The same could be said of the entire U.S. economy, which has defied the most pessimistic forecasts yet still faces an uncertain trek back to its former heights. With the unemployment rate at 11.1 percent, worse than at any point during the Great Recession, and output continuing to decline, the healing could go on for years.

Re-hiring picks up

Employers are rehiring workers faster than economists anticipated, at least as of mid-June when the latest Labor Department survey was taken. But more recent setbacks in the economic reopening, as the daily number of coronavirus cases topped 50,000 for the first time, have blackened the outlook.

“It’s going to be pretty slow going. The bottom line is this is all about public health, public health, public health,” said Narayana Kocherlakota, a former Federal Reserve Bank president. “This is absolutely a multiyear recovery.”

More than half of the country has now paused or reversed plans to reopen for business, according to Goldman Sachs. Almost four months after the first shutdowns, the health situation is getting worse, not better, in states such as Florida, Texas, Arizona and California. New national data on credit card spending, restaurant reservations and small-business hours show that the recovery from the recession that began in February may already be losing steam.

Sings of revival

On Thursday, the Congressional Budget Office released its new forecast, calling for the economy to expand at an annual rate of 12.4 percent in the second half of the year, down from the 15.8 percent it projected in May. That represents unusually rapid growth, but it will follow a three-month period that is widely expected to be the worst in modern history.

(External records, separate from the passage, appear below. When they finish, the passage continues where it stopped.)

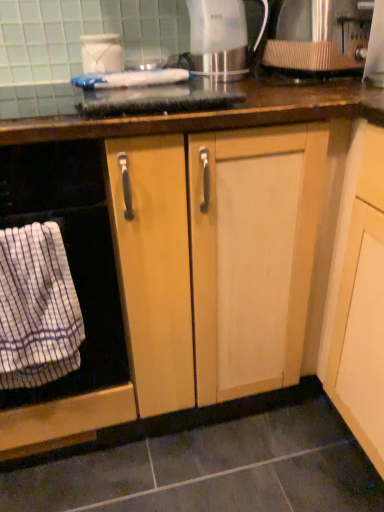 Question: Is white striped towel at left located within white striped cloth at left?

Choices:
 (A) no
 (B) yes

Answer: (A)

Question: From a real-world perspective, is white striped cloth at left under white striped towel at left?

Choices:
 (A) no
 (B) yes

Answer: (B)

Question: Does white striped cloth at left have a smaller size compared to white striped towel at left?

Choices:
 (A) no
 (B) yes

Answer: (B)

Question: Does white striped cloth at left come behind white striped towel at left?

Choices:
 (A) no
 (B) yes

Answer: (B)

Question: Is white striped cloth at left beside white striped towel at left?

Choices:
 (A) yes
 (B) no

Answer: (A)

Question: Considering their positions, is white striped cloth at left located in front of or behind metallic silver kettle at upper center, acting as the 2th kitchen appliance starting from the right?

Choices:
 (A) front
 (B) behind

Answer: (A)

Question: From a real-world perspective, relative to metallic silver kettle at upper center, acting as the 2th kitchen appliance starting from the right, is white striped cloth at left vertically above or below?

Choices:
 (A) above
 (B) below

Answer: (B)

Question: Does point (31, 352) appear closer or farther from the camera than point (198, 23)?

Choices:
 (A) farther
 (B) closer

Answer: (B)

Question: Is white striped cloth at left taller or shorter than metallic silver kettle at upper center, which ranks as the 2th kitchen appliance in left-to-right order?

Choices:
 (A) tall
 (B) short

Answer: (A)

Question: Is point (216, 7) closer or farther from the camera than point (41, 361)?

Choices:
 (A) closer
 (B) farther

Answer: (B)

Question: From a real-world perspective, relative to white striped cloth at left, is metallic silver kettle at upper center, which ranks as the 2th kitchen appliance in left-to-right order, vertically above or below?

Choices:
 (A) below
 (B) above

Answer: (B)

Question: Relative to white striped cloth at left, is metallic silver kettle at upper center, acting as the 2th kitchen appliance starting from the right, in front or behind?

Choices:
 (A) behind
 (B) front

Answer: (A)

Question: Is metallic silver kettle at upper center, acting as the 2th kitchen appliance starting from the right, taller or shorter than white striped cloth at left?

Choices:
 (A) tall
 (B) short

Answer: (B)

Question: From the image's perspective, relative to white striped towel at left, is white striped cloth at left above or below?

Choices:
 (A) above
 (B) below

Answer: (B)

Question: In terms of height, does white striped cloth at left look taller or shorter compared to white striped towel at left?

Choices:
 (A) tall
 (B) short

Answer: (B)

The Atlanta Fed’s real-time model estimates that the economy shrank in the quarter that ended June 30 at a rate of 35 percent.

Still, the situation is not as bad as many economists feared. In March, as the economy plunged into the deepest recession in decades, many warned that the unemployment rate would hit 20 percent by summer.

On Thursday, in contrast, the Labor Department reported that the economy created 4.8 million jobs in June, shattering the record set in May.

Risks are real

The economy remains badly wounded. Nearly 19.3 million Americans are receiving unemployment benefits, almost three times the peak during the worst of the 2008-09 financial crisis and up from just 1.7 million in early March.

The situation is still so dire that the Fed for the first time in its 107-year history has created a program to buy the corporate bonds of blue-chip companies such as Apple, Walmart and AT&T to facilitate lending.Instead, the outlook is a start-and-stop recovery with the economy held hostage by a failure to contain the pandemic, some economists said. Adjusted for inflation, the economy will be smaller than it was at the end of 2019 until the middle of 2022, according to the CBO.